Adams Papers

From Thomas Welsh to John Adams, 6 January 1794

From Thomas Welsh

Boston Jany 6. 1794.

Dear Sir

This will be delivered by Dr Appleton who has been my particular Friend ever since we were fellow Students at the University; I shall feel myself greatly obliged if you will be so good as to introduce him to the President.1

The Doctor is able to give you Information of the State of Things here, of the Impression which the Accounts of the Peace procured for the Portuguese made upon the Merchants here; of the State of Electioneering for Governor;2 of the Zeal, Industry, and Progress of The Democratic Club. &c—

Columbus you perceive has been clumsily and feebly I may say hypocritically assailed by Sullivan under the Signature of Americanus. Barnaveld, however has sallyed forth and with trusty weapons is making mortal Thrusts into the Vitals of his Adversary.

The old Patriot remains as motionless as a Statue he has never acted upon Dannery’s Application3

Mr Welsh & I were at Quincy last Friday being the 3d Inst. Mrs Adams is very well. I think I have not seen her Countenance more healthy for three or four Years. my Daughter Charlotte is with her on a Visit.

I am Sr: with great Respect your Humble. Sr

Thomas Welsh

RC (Adams Papers); internal address: “The Vice President of The United States.”

1Born in Boston, Dr. Nathaniel Walker Appleton (1755–1795), Harvard 1773, was instrumental in producing the Massachusetts Medical Society’s publications (DAB description begins Allen Johnson, Dumas Malone, and others, eds., Dictionary of American Biography, New York, 1928–1936; repr. New York, 1955–1980; 10 vols. plus index and supplements. description ends ).

2For the Massachusetts gubernatorial election results, see Welsh’s 31 March letter, and note 4, below.

3Beginning in Nov. 1793, JQA issued several essays in the local press, commenting on domestic and foreign affairs. At first, he wrote five pieces as Columbus, portions of which were widely republished, for example, in the New York American Minerva, 16, 17, 19, 21, 23, 24 Dec., and the New York Daily Advertiser, 17, 28, 30 Dec., 1, 2 Jan. 1794. He resumed the same themes in four essays as Barneveld, which appeared in the Boston Independent Chronicle, 26 Dec. 1793, 2, 6, 16 Jan. 1794. JQA lashed out at the behavior of Edmond Charles Genet, and supported the president’s flexing of executive power to dismiss Antoine Charbonnet Duplaine, the French vice consul at Boston. Massachusetts attorney general James Sullivan replied as Americanus with six essays printed in the Boston Independent Chronicle, 19, 23, 26, 30 Dec. 1793, 2, 6 Jan. 1794. “Columbus and Barneveld were both written with Elegance and Spirit and the poor Wretches who so justly fell under their Lashes were never before nor Since so exemplarily and so justly punished,” JA observed in a 4 Feb. letter to AA.

The debate reignited questions about the status and interpretation of Franco-American treaties and about the chief executive’s power to dismiss a foreign minister.

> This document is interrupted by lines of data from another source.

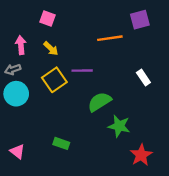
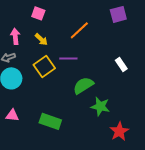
orange line: (110, 38) -> (79, 30), moved, turned -35
green rectangle: (61, 143) -> (50, 121), size x1.5
pink triangle: (17, 152) -> (12, 115), moved, turned -32

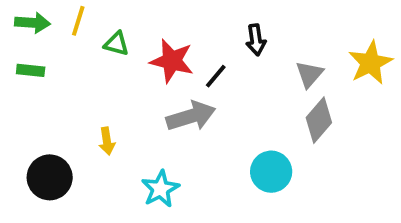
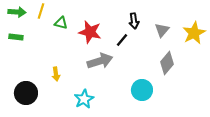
gray triangle: (309, 74) -> (162, 30), moved
black line: (216, 76) -> (122, 40), moved

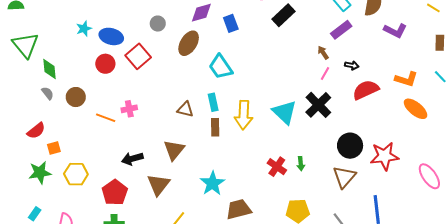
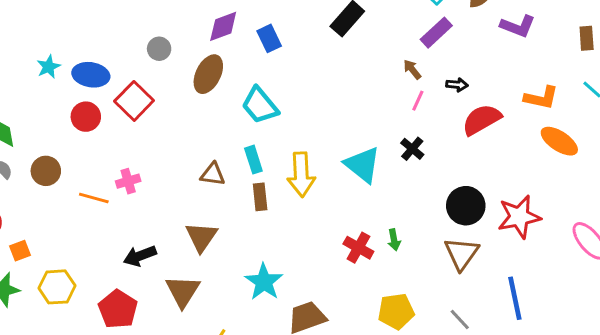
black cross: (318, 105) -> (412, 149), size x0.6

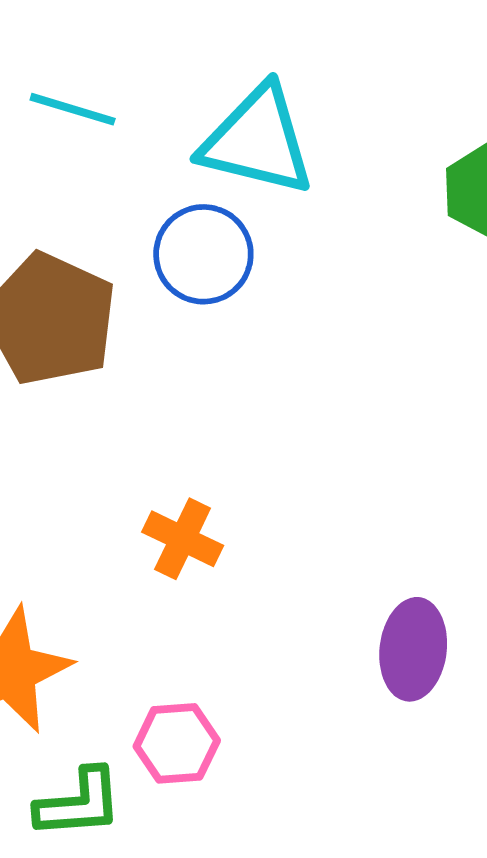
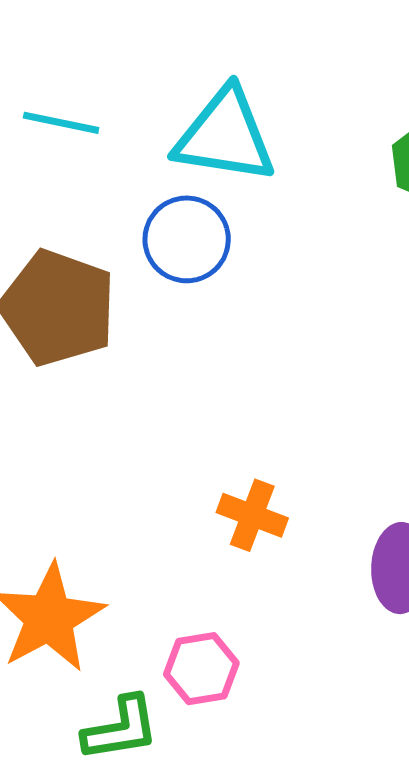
orange cross: (183, 539) -> (252, 515), moved

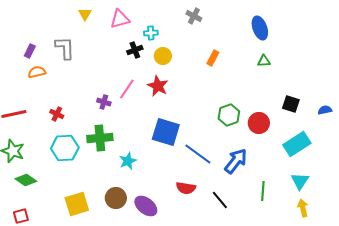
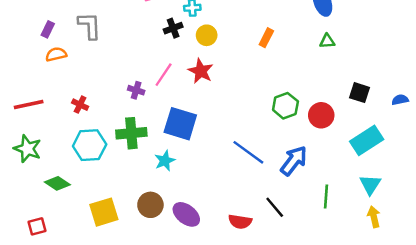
blue square: (166, 132) -> (180, 124), moved
green diamond: (26, 180) -> (57, 183), moved
red semicircle: (186, 188) -> (240, 222), moved

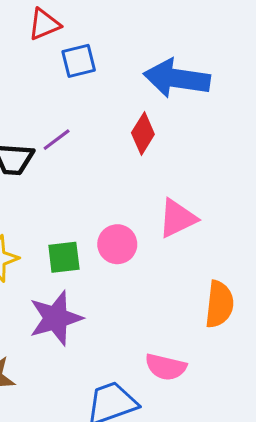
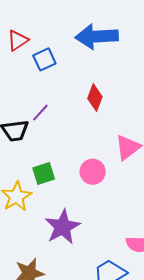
blue arrow: (177, 78) -> (97, 36), moved
green square: (64, 257) -> (44, 174), moved

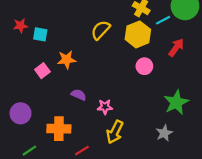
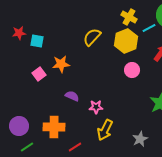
purple circle: (21, 113) -> (19, 126), moved
gray star: (164, 133) -> (140, 139), moved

Jean Baptiste Thomas Dannery (1744–1806), the French consul at Boston, appealed to Gov. Samuel Adams and the Mass. General Court, seeking intervention and enclosing an English translation of Genet’s 27 Oct. 1793 letter to Thomas Jefferson stating the issue. Despite mounting political pressure and widepread newspaper coverage, Adams, the “old Patriot,” took no action in the matter (AFC description begins Adams Family Correspondence, ed. L. H. Butterfield, Marc Friedlaender, Richard Alan Ryerson, Margaret A. Hogan, Sara Martin, Hobson Woodward, and others, Cambridge, 1963– . description ends , 9:469; 10:1, 11, 67; 11:469; Jefferson, Papers description begins The Papers of Thomas Jefferson, ed. Julian P. Boyd, Charles T. Cullen, John Catanzariti, Barbara B. Oberg, James P. McClure, and others, Princeton, N.J., 1950– . description ends , 27:272–274).